## Exercise objective
Please quote exactly the lines below from the line containing "ΠΟΛΙΤΙΚΗ ΑΠΟΡΡΗΤΟΥ EUROVISION (147, 2538)" to the line containing "ΡΙΚ 2 (157, 2220)", both lines included, and nothing else.

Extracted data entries
↓↓↓
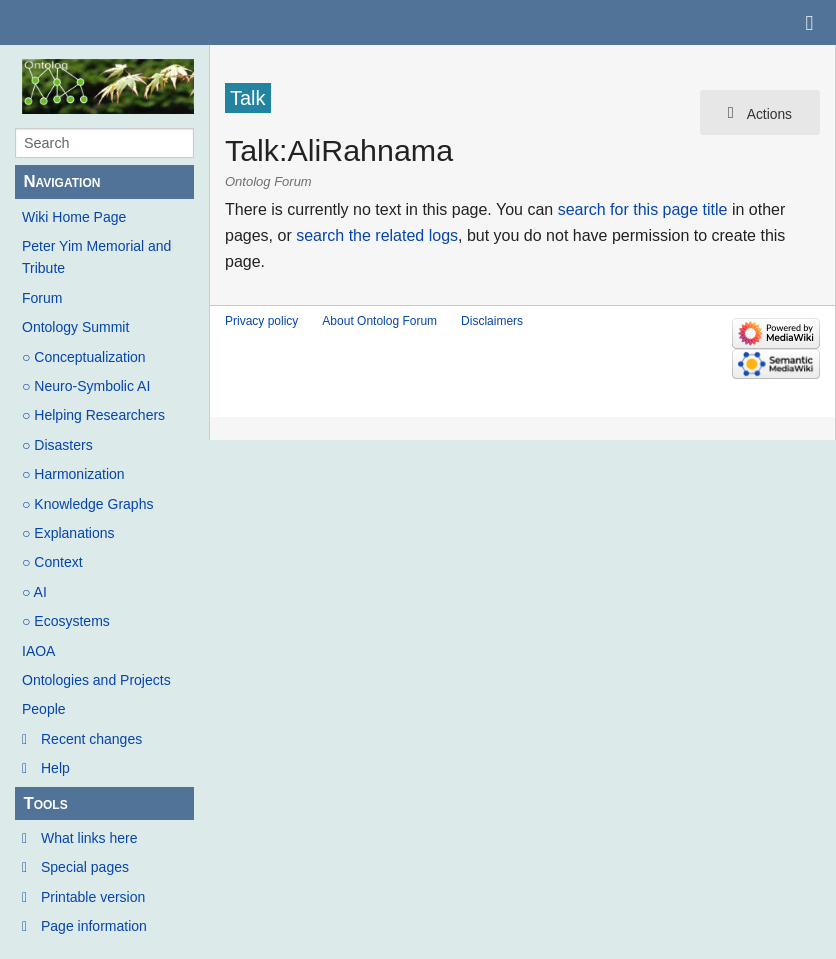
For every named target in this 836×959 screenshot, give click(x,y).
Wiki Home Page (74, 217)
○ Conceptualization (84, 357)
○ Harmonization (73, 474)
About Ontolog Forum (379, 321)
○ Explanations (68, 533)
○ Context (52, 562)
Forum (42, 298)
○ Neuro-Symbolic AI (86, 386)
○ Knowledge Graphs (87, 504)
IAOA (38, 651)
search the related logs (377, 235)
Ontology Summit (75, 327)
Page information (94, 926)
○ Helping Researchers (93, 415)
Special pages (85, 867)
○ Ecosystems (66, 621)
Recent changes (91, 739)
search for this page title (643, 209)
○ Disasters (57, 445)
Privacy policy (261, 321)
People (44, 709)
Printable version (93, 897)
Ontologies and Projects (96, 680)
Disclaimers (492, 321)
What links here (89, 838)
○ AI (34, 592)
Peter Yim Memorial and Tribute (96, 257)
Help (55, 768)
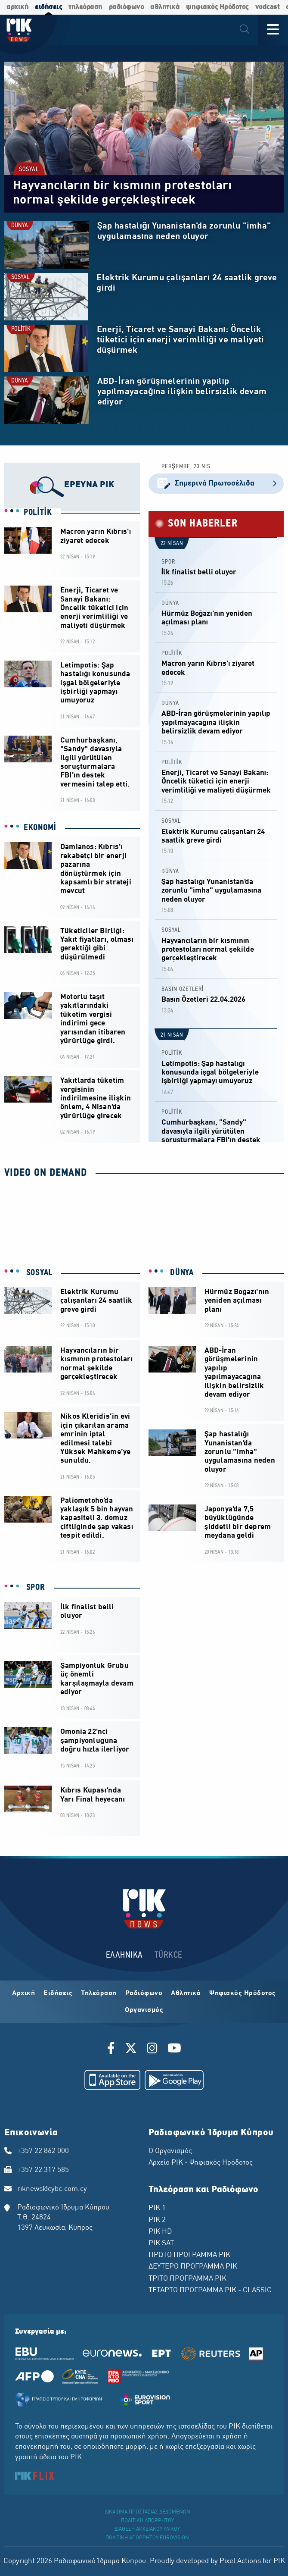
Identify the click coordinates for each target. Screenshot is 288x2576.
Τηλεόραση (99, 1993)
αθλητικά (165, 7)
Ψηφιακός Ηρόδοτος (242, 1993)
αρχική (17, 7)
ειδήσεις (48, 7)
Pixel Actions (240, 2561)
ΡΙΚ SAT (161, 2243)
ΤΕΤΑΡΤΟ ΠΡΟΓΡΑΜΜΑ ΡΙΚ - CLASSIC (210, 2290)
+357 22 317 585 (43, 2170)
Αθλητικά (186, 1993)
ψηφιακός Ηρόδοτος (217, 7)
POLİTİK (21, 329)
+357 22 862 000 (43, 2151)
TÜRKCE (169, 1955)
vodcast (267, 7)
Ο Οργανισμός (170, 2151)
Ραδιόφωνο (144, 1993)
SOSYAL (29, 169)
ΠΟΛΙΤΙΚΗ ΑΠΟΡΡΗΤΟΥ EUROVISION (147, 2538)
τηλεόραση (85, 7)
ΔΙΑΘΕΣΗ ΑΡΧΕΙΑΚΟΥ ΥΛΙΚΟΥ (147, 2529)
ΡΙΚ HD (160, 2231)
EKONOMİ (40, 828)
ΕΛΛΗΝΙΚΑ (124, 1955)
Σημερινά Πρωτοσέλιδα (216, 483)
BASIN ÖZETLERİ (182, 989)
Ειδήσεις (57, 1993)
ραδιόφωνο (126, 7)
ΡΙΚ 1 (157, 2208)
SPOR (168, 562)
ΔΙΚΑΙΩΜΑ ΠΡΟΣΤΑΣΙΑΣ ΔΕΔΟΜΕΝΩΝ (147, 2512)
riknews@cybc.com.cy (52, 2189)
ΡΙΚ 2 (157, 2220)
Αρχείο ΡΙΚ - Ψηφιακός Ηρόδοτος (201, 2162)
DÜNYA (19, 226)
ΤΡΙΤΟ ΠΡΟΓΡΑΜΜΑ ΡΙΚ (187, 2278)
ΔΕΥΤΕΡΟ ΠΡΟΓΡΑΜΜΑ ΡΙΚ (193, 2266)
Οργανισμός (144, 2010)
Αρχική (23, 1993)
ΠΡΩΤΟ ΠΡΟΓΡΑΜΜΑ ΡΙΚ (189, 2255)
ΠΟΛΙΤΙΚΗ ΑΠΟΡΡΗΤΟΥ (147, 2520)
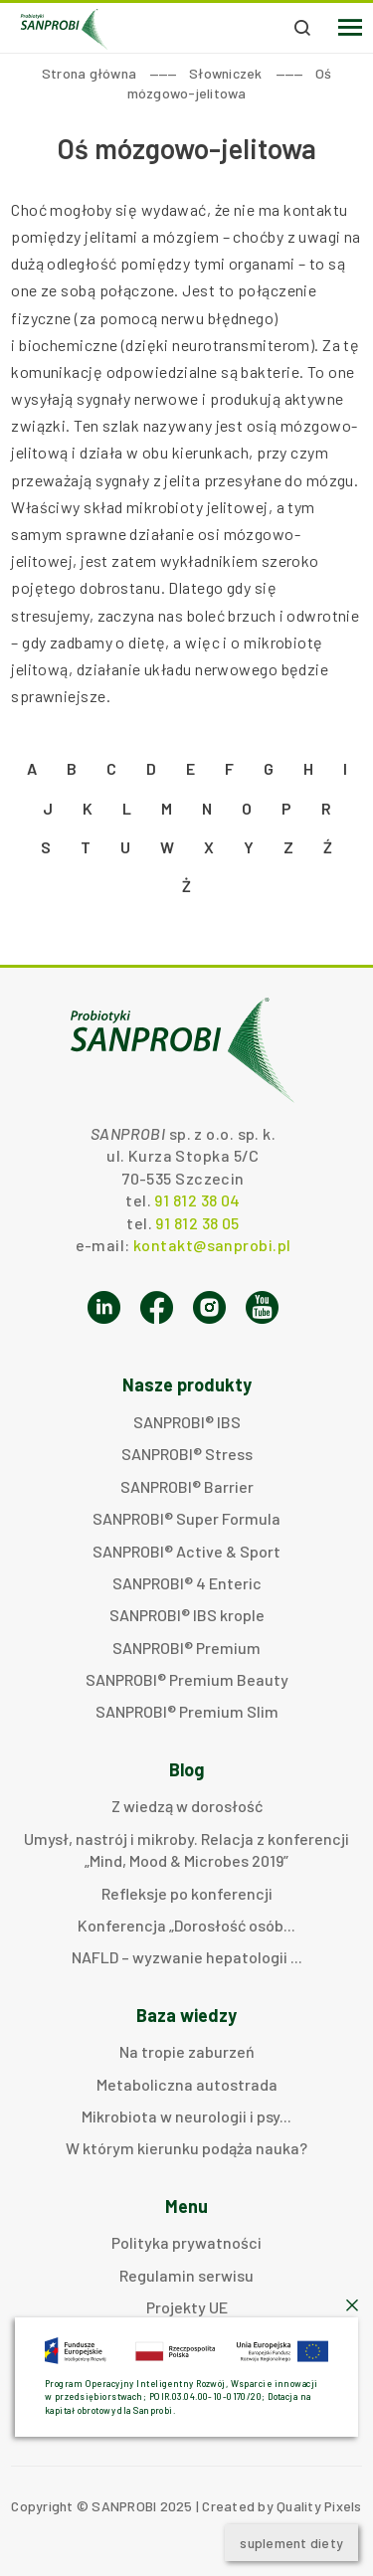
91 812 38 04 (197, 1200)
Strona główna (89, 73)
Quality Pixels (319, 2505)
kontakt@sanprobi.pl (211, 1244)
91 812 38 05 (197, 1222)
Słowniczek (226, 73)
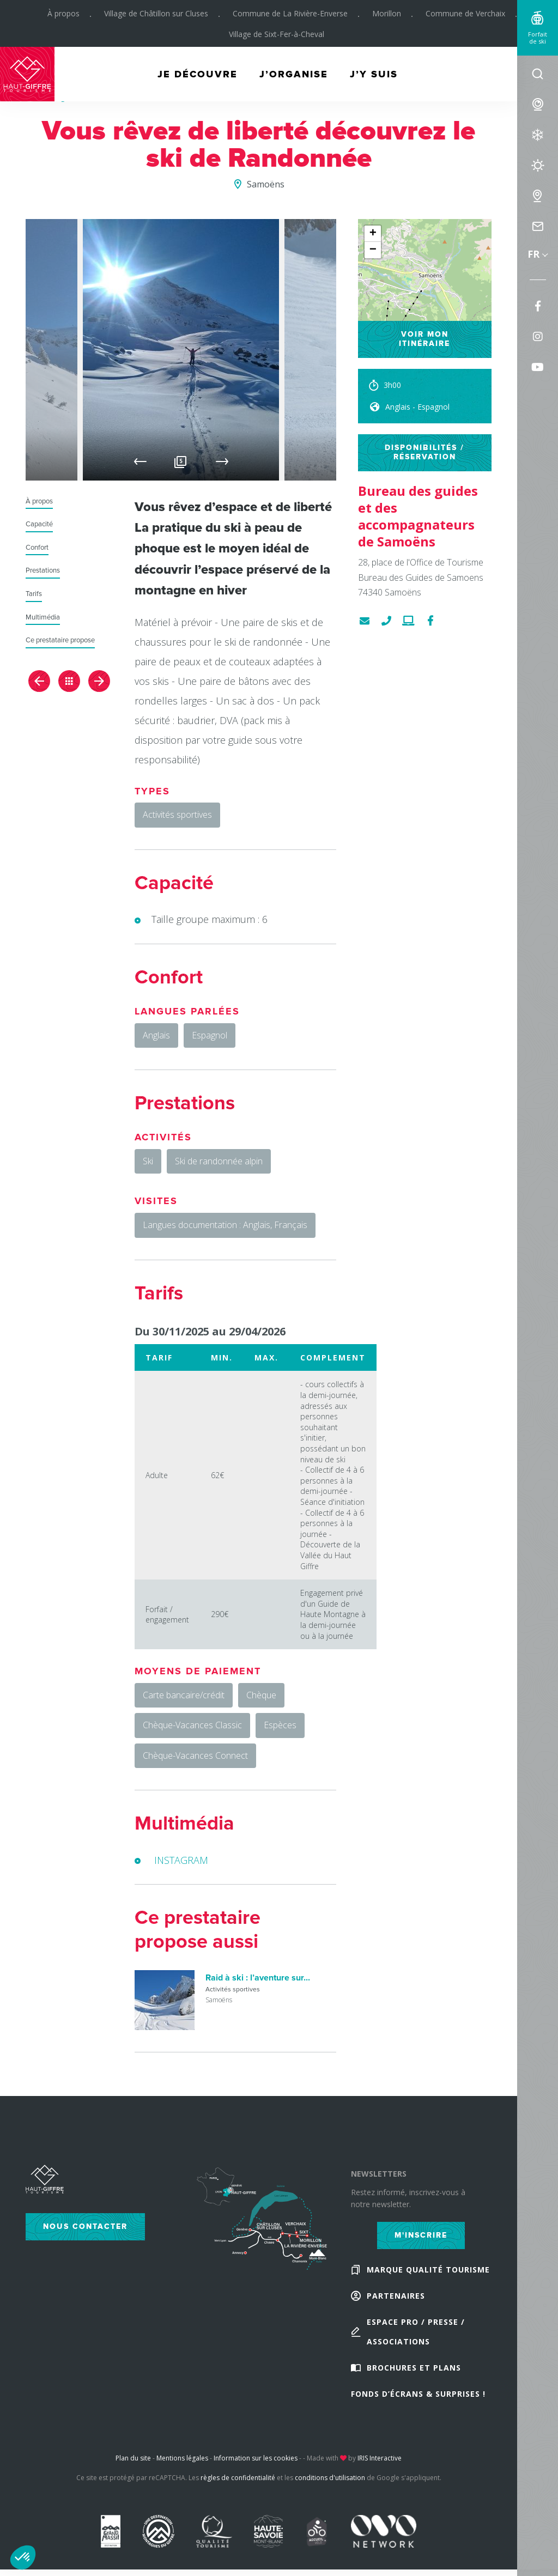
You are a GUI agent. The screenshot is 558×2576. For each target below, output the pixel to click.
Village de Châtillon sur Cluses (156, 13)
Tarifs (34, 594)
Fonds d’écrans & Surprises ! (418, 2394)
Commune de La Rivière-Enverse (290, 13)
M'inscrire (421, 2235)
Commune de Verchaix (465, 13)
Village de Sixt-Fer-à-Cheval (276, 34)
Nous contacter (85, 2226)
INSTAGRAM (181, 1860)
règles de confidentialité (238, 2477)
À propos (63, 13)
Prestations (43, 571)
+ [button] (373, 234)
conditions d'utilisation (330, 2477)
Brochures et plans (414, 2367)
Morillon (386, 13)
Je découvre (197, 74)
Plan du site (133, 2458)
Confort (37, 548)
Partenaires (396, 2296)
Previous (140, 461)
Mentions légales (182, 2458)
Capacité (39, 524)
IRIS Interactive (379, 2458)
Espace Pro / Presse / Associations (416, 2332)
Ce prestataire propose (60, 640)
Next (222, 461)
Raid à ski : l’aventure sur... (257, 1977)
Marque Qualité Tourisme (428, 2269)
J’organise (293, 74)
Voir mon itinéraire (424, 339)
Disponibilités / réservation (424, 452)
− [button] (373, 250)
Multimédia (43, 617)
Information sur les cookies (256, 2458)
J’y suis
↑↑↑
## Answer area
ΠΟΛΙΤΙΚΗ ΑΠΟΡΡΗΤΟΥ EUROVISION (147, 2538)
τηλεόραση (85, 7)
ΔΙΑΘΕΣΗ ΑΡΧΕΙΑΚΟΥ ΥΛΙΚΟΥ (147, 2529)
ΡΙΚ HD (160, 2231)
EKONOMİ (40, 828)
ΕΛΛΗΝΙΚΑ (124, 1955)
Σημερινά Πρωτοσέλιδα (216, 483)
BASIN ÖZETLERİ (182, 989)
Ειδήσεις (57, 1993)
ραδιόφωνο (126, 7)
ΡΙΚ 1 (157, 2208)
SPOR (168, 562)
ΔΙΚΑΙΩΜΑ ΠΡΟΣΤΑΣΙΑΣ ΔΕΔΟΜΕΝΩΝ (147, 2512)
riknews@cybc.com.cy (52, 2189)
ΡΙΚ 2 (157, 2220)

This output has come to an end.